Vers une nouvelle guerre des étoiles ?

Tribune
7 mai 2010
L’émergence du fait nucléaire avait semblé figer les doctrines stratégiques pendant quelques décennies. La ‘Guerre des Étoiles’ de Reagan préfigurait pourtant de nouveaux concepts, basés sur un recours exacerbé à la technologie. Il y avait en fait un bouillonnement peu visible, qui a amené l’émergence d’autres manières de penser les conflits. Parmi celles-ci, la Revolution in Military Affairs (RMA), mise en avant par Andrew Marshall, conseiller en matière de stratégie de tous les Présidents américains depuis 1973. L’idée générale est de mener les guerres conventionnelles de la même manière que les conflits nucléaires, en gérant au plus haut niveau quelques missiles plutôt que d’envoyer des troupes sur le terrain. Les notions de ‘champ de bataille’ et de ‘ligne de front’ disparaissent. Dans les conflits asymétriques, nouvelle source de préoccupation, le renseignement est primordial, mais sa durée de validité est très faible, ce qui impose de pouvoir frapper la cible presque instantanément. Seuls les missiles ne nécessitent pas de déploiement préalable et ont cette rapidité de réaction.

Sur le plan pratique, cela amène à faire porter l’essentiel de la défense sur deux axes, au détriment de pratiquement tout le reste. L’axe défensif vise à créer au-dessus du territoire national un ‘couvercle’ étanche, basé sur un réseau de missiles intercepteurs capables de détruire tout missile ennemi. Ce fut la National missile defense , dont l’acte de naissance fut signé en 1999 par Clinton, mais ne prit vraiment son essor que sous la présidence Bush Jr. La menace prise en compte est limitée à quelques missiles que pourrait utiliser un des ‘Etats voyous’. L’axe offensif vise à donner la capacité de frapper, partout dans le monde et au départ du territoire national, avec une arme conventionnelle lourde de très grande précision. La frappe doit pouvoir intervenir moins de deux heures après la localisation de l’objectif. Moins connu que les antimissiles, le programme Prompt Global Strike se basera dans un premier temps sur des missiles nucléaires modifiés pour emmener des armes non nucléaires (mais de moins en moins ‘conventionnelles’), avant de donner naissance à des missiles de croisière (non balistiques) hypersoniques à très grand rayon d’action.

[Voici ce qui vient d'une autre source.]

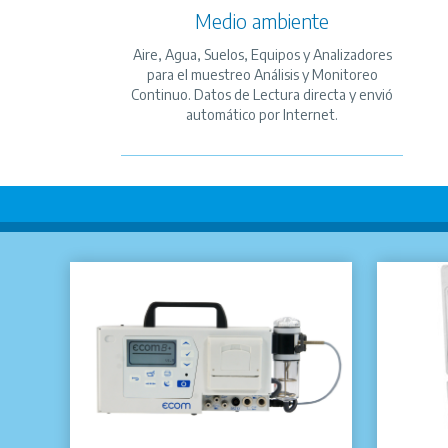
Medio ambiente
Aire, Agua, Suelos, Equipos y Analizadores
para el muestreo Análisis y Monitoreo
Continuo. Datos de Lectura directa y envió
automático por Internet.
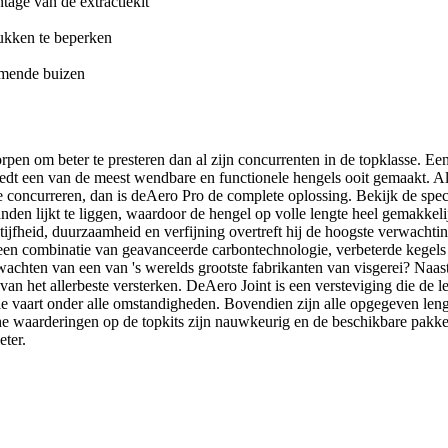
ntage van de extractiekit
lukken te beperken
rmende buizen
pen om beter te presteren dan al zijn concurrenten in de topklasse. Ee
edt een van de meest wendbare en functionele hengels ooit gemaakt. Al
te concurreren, dan is deAero Pro de complete oplossing. Bekijk de speci
 handen lijkt te liggen, waardoor de hengel op volle lengte heel gemakke
ijfheid, duurzaamheid en verfijning overtreft hij de hoogste verwachting
n een combinatie van geavanceerde carbontechnologie, verbeterde kege
hten van een van 's werelds grootste fabrikanten van visgerei? Naast d
van het allerbeste versterken. DeAero Joint is een versteviging die de
le vaart onder alle omstandigheden. Bovendien zijn alle opgegeven leng
ische waarderingen op de topkits zijn nauwkeurig en de beschikbare pakke
eter.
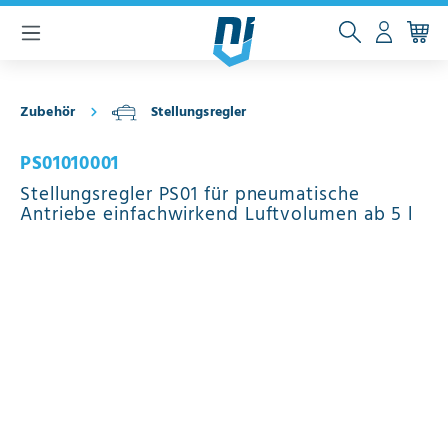
inhalt springen
Zubehör
Stellungsregler
PS01010001
Stellungsregler PS01 für pneumatische
Antriebe einfachwirkend Luftvolumen ab 5 l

Le déploiement du bouclier antimissile a déjà provoqué des réactions très négatives de la part des Russes et des Chinois. Le Prompt Global Strike ne leur plaira pas non plus. Cette nouvelle arme étant très difficile à distinguer d’un vecteur nucléaire, son lancement risquerait même de provoquer un déclenchement de la riposte nucléaire. Le nouveau traité START envisage ce type d’armes, mais les Russes ont exigé et obtenu qu’elles soient comptabilisées de manière transparente et que leur déploiement se fasse sur la base du remplacement un pour un de missiles nucléaires.

Le déploiement opérationnel de ce binôme défensif/offensif ne pourra se faire sans avancées technologiques très importantes et les investissements nécessaires sont énormes. Les dirigeants pékinois considèrent que l’une des causes de l’effondrement de l’URSS était l’effort qui avait du être fait par le Kremlin pour tenter de suivre la course à la technologie imposée par la Guerre des Étoiles. La Chine n’était pas concernée à l’époque. Elle l’est maintenant, davantage que la Russie, et ses responsables sont persuadés qu’ils ne pourront pas suivre.